The Australian Healthcare sector will continue to see significant change and both direct and indirect changes across the funding and legislative framework seeks to drive higher optionality for the consumer by transitioning to a consumer funded and lead framework.
Ultimately, M&A activity across the high demand sectors of Manufactured housing Estates, Retirement Villages and Residential Aged Care are likely to increase as marginalised players exit and scale is sought by corporatized operators to drive underlying earnings growth and by nexus yield.
In particular the emergence of transactions between local sports and services clubs and local Government incentive driven operations (particularly in Queensland) are gaining popularity as participants seek to broaden the opportunities for expansionary growth outside traditional constructs.
Onshore and offshore capital is plentiful with growing interest in Australian healthcare emerging from Korea and Japan as well as local superannuation funds as they seek to allocate surplus capital which may see asset price rise due to buying competition.
Residential Aged Care & Retirement Villages
A consumer driven, market based system where price, providers and care type is determined by the consumer is the Governments intent which inturn is forcing operators to adapt their accommodation and care service models.
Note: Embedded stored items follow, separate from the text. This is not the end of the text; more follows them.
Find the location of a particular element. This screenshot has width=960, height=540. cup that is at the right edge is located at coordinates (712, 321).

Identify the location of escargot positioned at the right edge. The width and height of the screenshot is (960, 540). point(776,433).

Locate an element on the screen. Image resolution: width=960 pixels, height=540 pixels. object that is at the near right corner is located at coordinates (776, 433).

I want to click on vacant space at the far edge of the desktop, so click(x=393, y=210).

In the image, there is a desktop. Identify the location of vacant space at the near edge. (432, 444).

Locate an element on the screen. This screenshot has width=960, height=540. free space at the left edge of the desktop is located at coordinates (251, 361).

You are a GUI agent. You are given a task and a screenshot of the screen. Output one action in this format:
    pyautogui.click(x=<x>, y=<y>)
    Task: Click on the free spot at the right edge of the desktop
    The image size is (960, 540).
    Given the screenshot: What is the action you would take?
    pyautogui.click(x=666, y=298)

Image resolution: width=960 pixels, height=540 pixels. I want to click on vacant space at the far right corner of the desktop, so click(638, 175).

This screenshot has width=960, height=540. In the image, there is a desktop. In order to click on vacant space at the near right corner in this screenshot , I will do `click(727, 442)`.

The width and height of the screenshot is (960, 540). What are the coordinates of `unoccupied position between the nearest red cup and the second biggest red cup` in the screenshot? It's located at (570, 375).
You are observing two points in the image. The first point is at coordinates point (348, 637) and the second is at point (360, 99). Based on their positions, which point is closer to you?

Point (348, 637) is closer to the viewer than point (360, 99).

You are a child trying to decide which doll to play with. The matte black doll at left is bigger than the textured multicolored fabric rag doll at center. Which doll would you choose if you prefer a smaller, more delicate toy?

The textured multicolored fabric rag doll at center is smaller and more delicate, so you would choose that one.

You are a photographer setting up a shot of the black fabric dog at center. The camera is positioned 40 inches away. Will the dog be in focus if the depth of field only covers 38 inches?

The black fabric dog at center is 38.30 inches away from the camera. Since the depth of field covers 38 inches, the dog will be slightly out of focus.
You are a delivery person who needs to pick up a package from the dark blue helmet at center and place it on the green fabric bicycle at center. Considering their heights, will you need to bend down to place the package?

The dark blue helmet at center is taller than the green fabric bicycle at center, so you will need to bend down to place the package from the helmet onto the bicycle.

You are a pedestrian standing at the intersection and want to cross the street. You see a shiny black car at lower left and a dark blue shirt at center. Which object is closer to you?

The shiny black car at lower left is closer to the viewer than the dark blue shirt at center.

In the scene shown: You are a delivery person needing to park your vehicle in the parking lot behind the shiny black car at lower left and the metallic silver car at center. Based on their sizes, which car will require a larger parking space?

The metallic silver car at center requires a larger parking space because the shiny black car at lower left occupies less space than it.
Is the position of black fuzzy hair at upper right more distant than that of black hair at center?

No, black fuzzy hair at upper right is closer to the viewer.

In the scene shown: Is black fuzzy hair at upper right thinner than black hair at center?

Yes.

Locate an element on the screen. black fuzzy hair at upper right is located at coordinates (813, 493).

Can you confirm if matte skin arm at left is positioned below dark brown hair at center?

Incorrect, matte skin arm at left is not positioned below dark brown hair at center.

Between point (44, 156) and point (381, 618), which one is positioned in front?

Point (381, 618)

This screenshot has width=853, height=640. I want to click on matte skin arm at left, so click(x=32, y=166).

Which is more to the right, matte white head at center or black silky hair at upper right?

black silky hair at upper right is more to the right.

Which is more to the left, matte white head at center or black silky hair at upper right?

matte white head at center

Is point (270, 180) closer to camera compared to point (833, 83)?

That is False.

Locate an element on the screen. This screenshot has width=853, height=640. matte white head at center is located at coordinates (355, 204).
The importance of a clear market positioning strategy is therefore rising and the role of allied health and broadening of service provision (possibly via partnership) across the continuum of care is highly topical. As a result M&A activity is likely to increase with the probability of a mega merger also increasing.
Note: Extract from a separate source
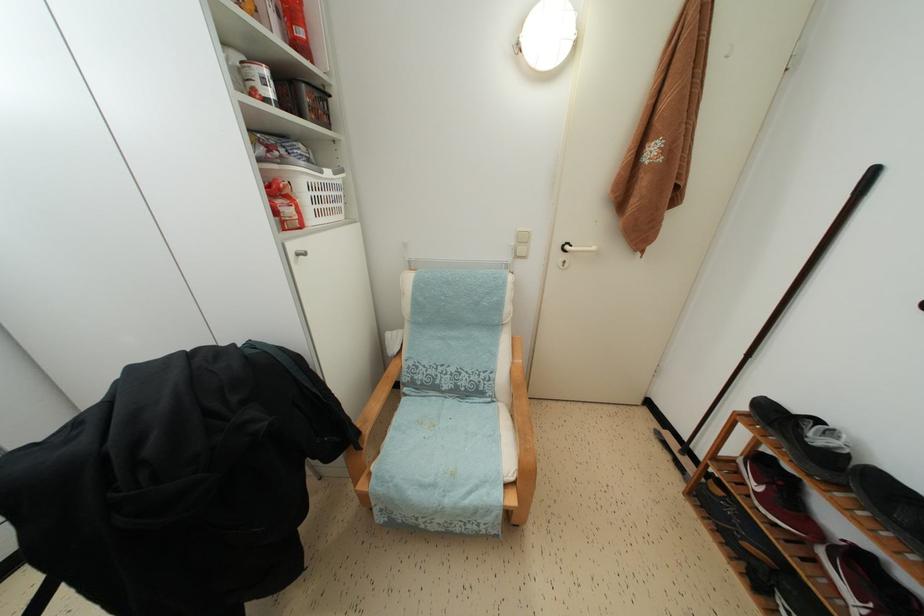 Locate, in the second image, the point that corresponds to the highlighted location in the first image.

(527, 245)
Due to the deregulation of the home care environment and the changes in Residential Aged Care, vertical ‘apartment style’ village integrations are anticipated to increase as the rising volume of baby boomer retirees prefer to remain in urban settings – especially where higher levels of care can now accessed before the requirements of 24/7 care set in. Looking forward, should a suitable site come available we expect that bidders will be aggressive, potentially repricing the market.
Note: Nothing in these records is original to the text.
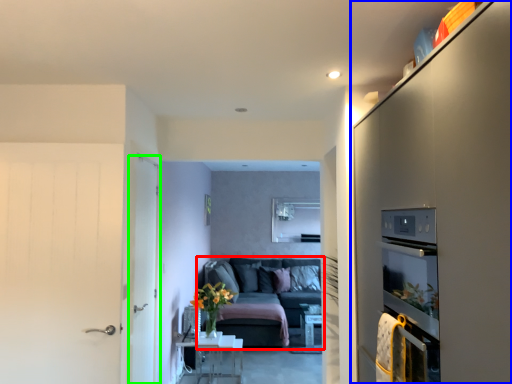 Question: Which is farther away from studio couch (highlighted by a red box)? cabinetry (highlighted by a blue box) or door (highlighted by a green box)?

Choices:
 (A) cabinetry
 (B) door

Answer: (A) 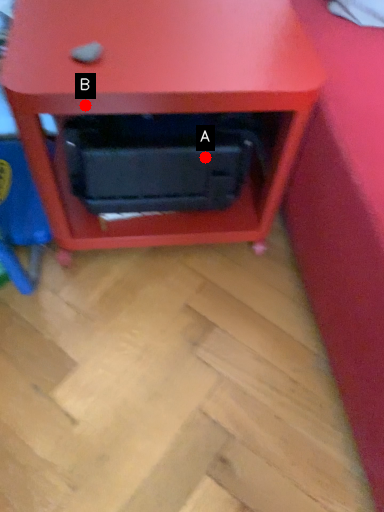 Question: Two points are circled on the image, labeled by A and B beside each circle. Which point is further to the camera?

Choices:
 (A) A is further
 (B) B is further

Answer: (A) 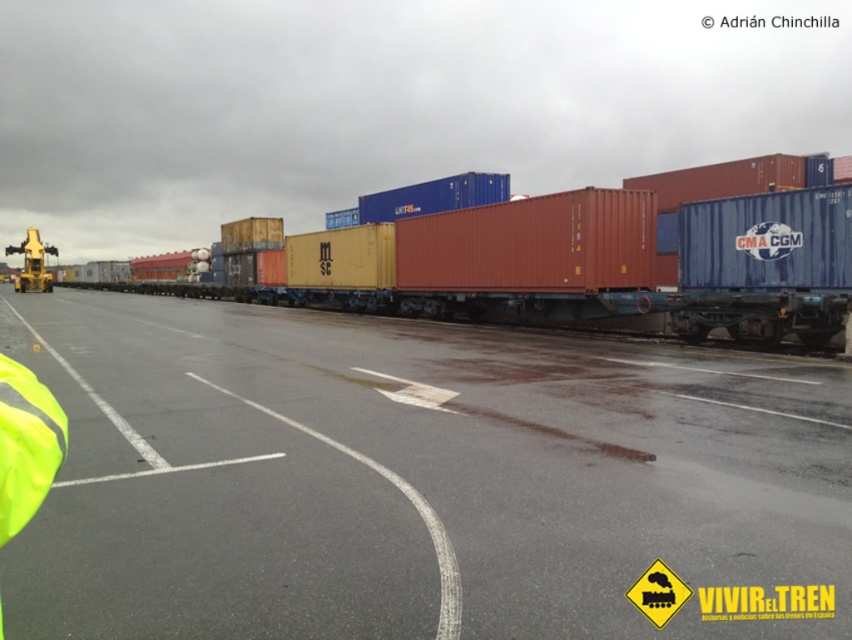 You are a worker in the rail yard and need to determine if the matte red container at center can be safely lifted over the yellow reflective safety vest at lower left. Can it be done without hitting the vest?

The matte red container at center is taller than the yellow reflective safety vest at lower left, so lifting it over the vest would be possible as long as the crane operator maintains proper clearance between the container and the vest.

You are a safety inspector standing at the yellow reflective safety vest at lower left. You need to inspect the matte red container at center. Can you safely reach it without climbing over anything?

The matte red container at center is located above the yellow reflective safety vest at lower left, so you would need to climb over or move around the structure to reach it safely.

Consider the image. You are a worker in the rail yard and need to locate the yellow reflective safety vest at lower left. According to the scene, where should you look relative to the red matte container at center?

The red matte container at center is positioned on the left side of the yellow reflective safety vest at lower left, so you should look to the right of the red matte container at center to find the yellow reflective safety vest at lower left. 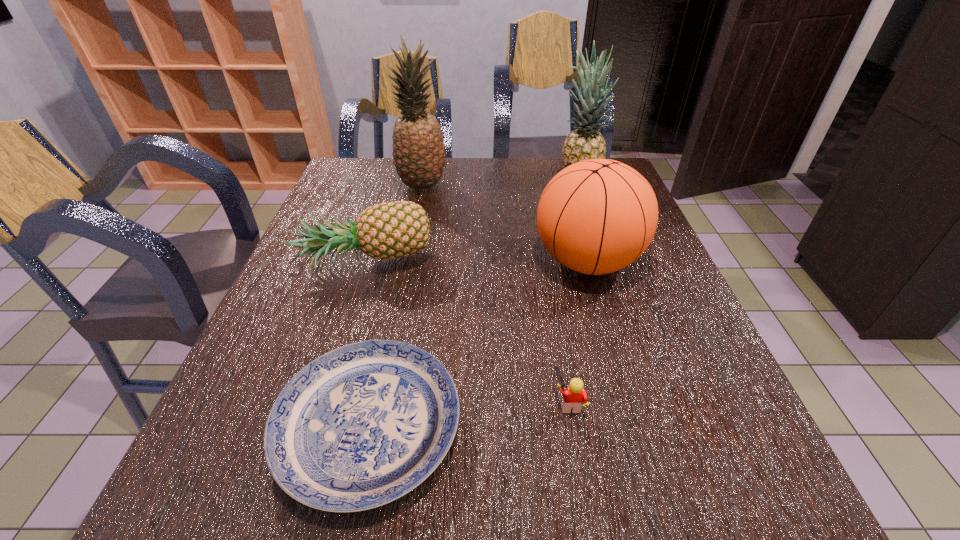 The image size is (960, 540). In the image, there is a desktop. In order to click on blank space at the far edge in this screenshot , I will do `click(492, 158)`.

Where is `free space at the near edge`? The height and width of the screenshot is (540, 960). free space at the near edge is located at coordinates (426, 485).

The width and height of the screenshot is (960, 540). In order to click on vacant space at the left edge of the desktop in this screenshot , I will do `click(312, 276)`.

Where is `free space at the right edge`? free space at the right edge is located at coordinates (639, 330).

Find the location of `vacant space at the near left corner`. vacant space at the near left corner is located at coordinates (247, 519).

This screenshot has width=960, height=540. Find the location of `free point between the basketball and the Lego`. free point between the basketball and the Lego is located at coordinates (578, 332).

The height and width of the screenshot is (540, 960). What are the coordinates of `blank region between the shortest object and the Lego` in the screenshot? It's located at (468, 414).

Where is `free space between the second shortest object and the rightmost pineapple`? The height and width of the screenshot is (540, 960). free space between the second shortest object and the rightmost pineapple is located at coordinates (573, 290).

Image resolution: width=960 pixels, height=540 pixels. I want to click on vacant region between the second shortest object and the plate, so click(x=468, y=414).

Where is `free space between the basketball and the shortest object`? The height and width of the screenshot is (540, 960). free space between the basketball and the shortest object is located at coordinates (478, 344). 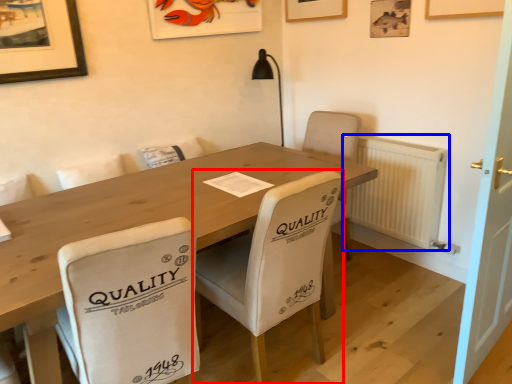 Question: Which point is closer to the camera, chair (highlighted by a red box) or radiator (highlighted by a blue box)?

Choices:
 (A) chair
 (B) radiator

Answer: (A)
Manufactured Housing Estates (MHEs)
With a financial structure less complex than retirement villages, this industry is ripe for growth. It is more likely that co-location of services within MHEs will develop overtime as whilst a lower cost option, necessity of care will persist.
Security of income and the potential to add valued through additional development and management efficiencies will continue to facilitate investor interest locally and offshore.